Question

Give the first four terms of the Laurent's expansion in the stated region: (sin(z) - z)/(z^2*cos (z)) in the region 0< abs(z) < pi*2

Answer 1

*

Answer 2

Ain't Laurent's series (if not stated otherwise) around (0,0) ?

Answer 3

around zero .... wolf calculates as
http://www.wolframalpha.com/input/?i=laurent+expansion+%28sin%28z%29+-+z%29%2F%28z^2*cos+%28z%29%29+at+z%3D0

Answer 4

Consider me a deserter on this one. Can do, but the efficiency will be not excellent.

Answer 5

Let \( z = re^{i\theta}\) then \( dz = r i e^{i\theta }\)
Let \( a_n \) be the coefficients of Laurent series
\[ \huge a_n = \frac1{2i\pi}\int _\gamma \frac{f(z)}{(z-0)^n} dz \\
\huge= \frac1{2i\pi}\int _\gamma \frac{\sin (r {e^{i \theta}) - r {e^{i \theta}}}}{r^{n+2}e^{i\theta {(n+2)}} \cos (re^{i\theta})} r ie^{i \theta}d\theta\]

Try to evaluate these using contour integral.
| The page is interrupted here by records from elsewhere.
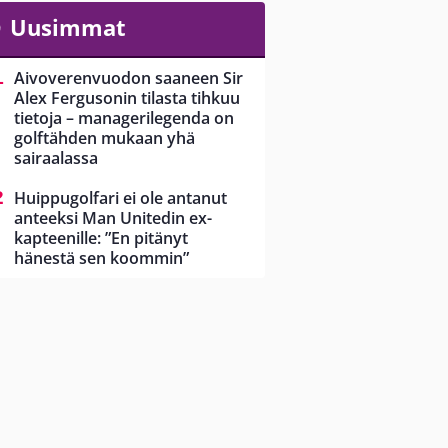
Uusimmat
Aivoverenvuodon saaneen Sir
Alex Fergusonin tilasta tihkuu
tietoja – managerilegenda on
golftähden mukaan yhä
sairaalassa
Huippugolfari ei ole antanut
anteeksi Man Unitedin ex-
kapteenille: ”En pitänyt
hänestä sen koommin”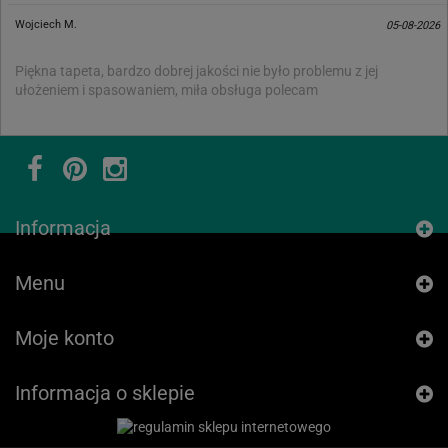
Wojciech M.
05-08-2026
Piękna tapeta, bardzo dobrej jakości nie było problemu z jej
ułożeniem i spasowaniem, miła obsługa polecam
Informacja
Menu
Moje konto
Informacja o sklepie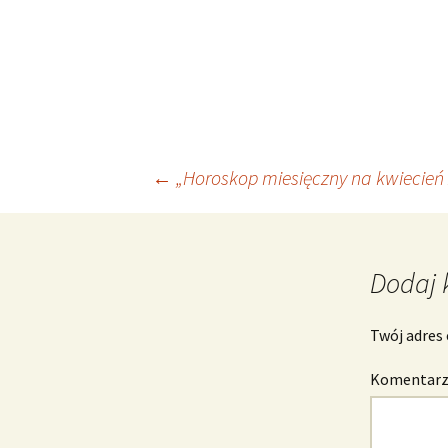
Nawigacja
←
„Horoskop miesięczny na kwiecień
wpisu
Dodaj 
Twój adres 
Komentar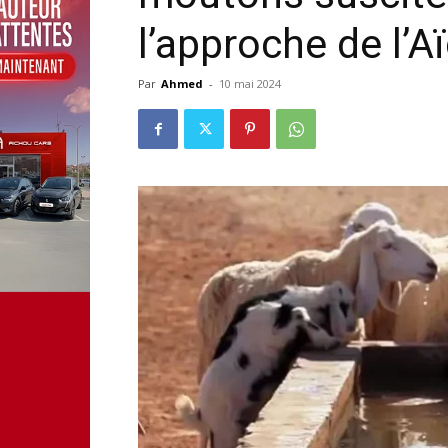
l’approche de l’A
Par
Ahmed
-
10 mai 2024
I'm not sure if i should put \( r = 1 \) or \(r = 2 \pi \) since there are singularities in \( {\pi \over 2}\) and \( {3\pi \over 2}\).

I don't know any simpler method.

Answer 6

Woops, the limit of integration should be
\[ \huge \int_0^{2\pi}\]

Answer 7

also try this
\[ f(z) = \frac{\sin z - z}{z^2 \cos z}=\frac{-\frac{z^3}{3!}+\frac{z^5}{5!}-\ldots}{z^2(1-\frac{z^2}{2!}+\frac{z^4}{‌​4!}-\ldots)}=\frac{-\frac{z}{3!}+\frac{z^3}{5!}-\ldots}{(1-\frac{z^2}{2!}+\frac{z‌​^4}{4!}-\ldots)} \]